During 1939 and 1940, Allen had drawn several hundred dollars from the store as advances on his bonus. The record discloses that shortly after the end of the year 1939, appellant received a statement of his earnings and bonus for 1939. On this statement his salary for the year was indicated as $1,482, which was figured at $28.50 per week. Appellant made no complaint at that time in reference to the statement or the cash advance against his bonus. The two versions of the oral contract in this regard were matters for the trial court's consideration, and it appears from the record that the court's version was substantially supported.
The only remaining question presented is whether appellant was entitled to have his bonus figured at the end of the year upon a basis of the original cost to the company of the goods on hand, or whether the cost should be determined from the inventory value of those goods. The evidence in this regard, as to the oral agreement, is conflicting. A Mr. Stone, manager of respondents' store, testified in this respect that he had a conversation with Allen when he was hired and that he told him about handling deductions in the inventory and that he said to him “the cost of goods sold, the inventory's determining factor, and that our inventories are taken on a basis of the cost or market, whichever is lower.” He also testified that that method of calculating costs was a common practice and that similar deductions were made as to other departments in this store; that he had discussed those methods of deductions with appellant “throughout the time he was there”; and particularly at inventory times it was mentioned about depreciating shopworn merchandise at less value.
Originally, appellant questioned the returns from the year 1938, and charged that respondents had fraudulently charged his department for that year with hundreds of dollars worth of goods which had not been purchased by him. Respondents permitted appellant to employ an auditor to audit the books for that year. Instead of the shortage claimed, he found the books to be correct. Appellant abandoned further claim to any amount due him for that or previous years.

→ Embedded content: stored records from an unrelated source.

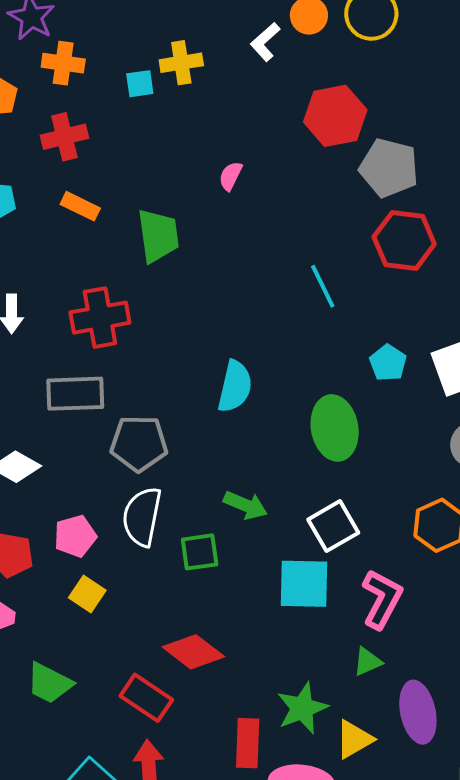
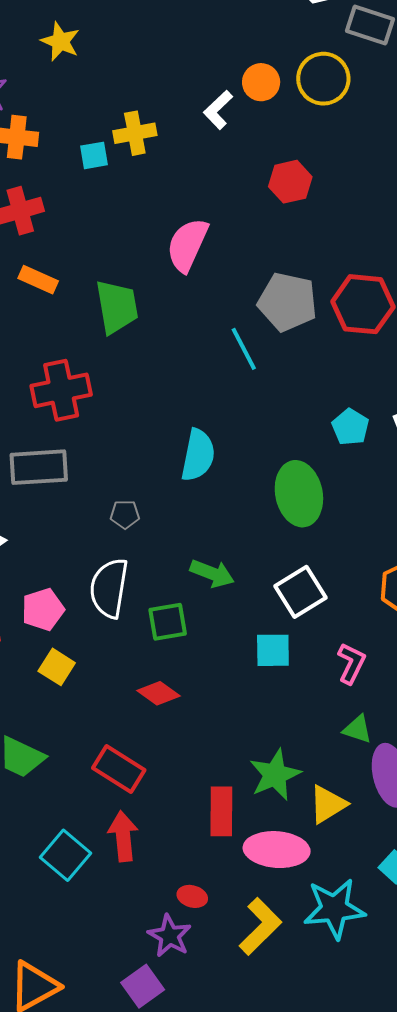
red hexagon: (335, 116) -> (290, 182), size x0.7
gray pentagon: (389, 168) -> (287, 302), moved
pink semicircle: (231, 176) -> (187, 245), size x1.8
cyan line: (323, 286) -> (244, 349), moved
gray pentagon: (139, 443) -> (125, 514), moved, size x0.5
cyan square: (304, 584) -> (273, 650), size x0.7
pink L-shape: (382, 599) -> (351, 663), size x0.7
red diamond: (193, 652) -> (159, 693), moved, size x0.7
green triangle: (367, 662) -> (357, 729), moved, turned 44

Allen testified that he was present when the 1939 inventory was taken and that some of the employees told him then that the inventories were being “marked down” due to depreciation; that he knew that if goods were marked down that they would have to be carried on the inventory at the marked–down price the next time they were inventoried and that then “he would be bound by that inventory.” There was no evidence of falsification of any of the accounts between appellant and respondents. The evidence substantiates the court's findings and judgment.
The judgment is affirmed.
BARNARD, P. J., and MARKS, J., concurred.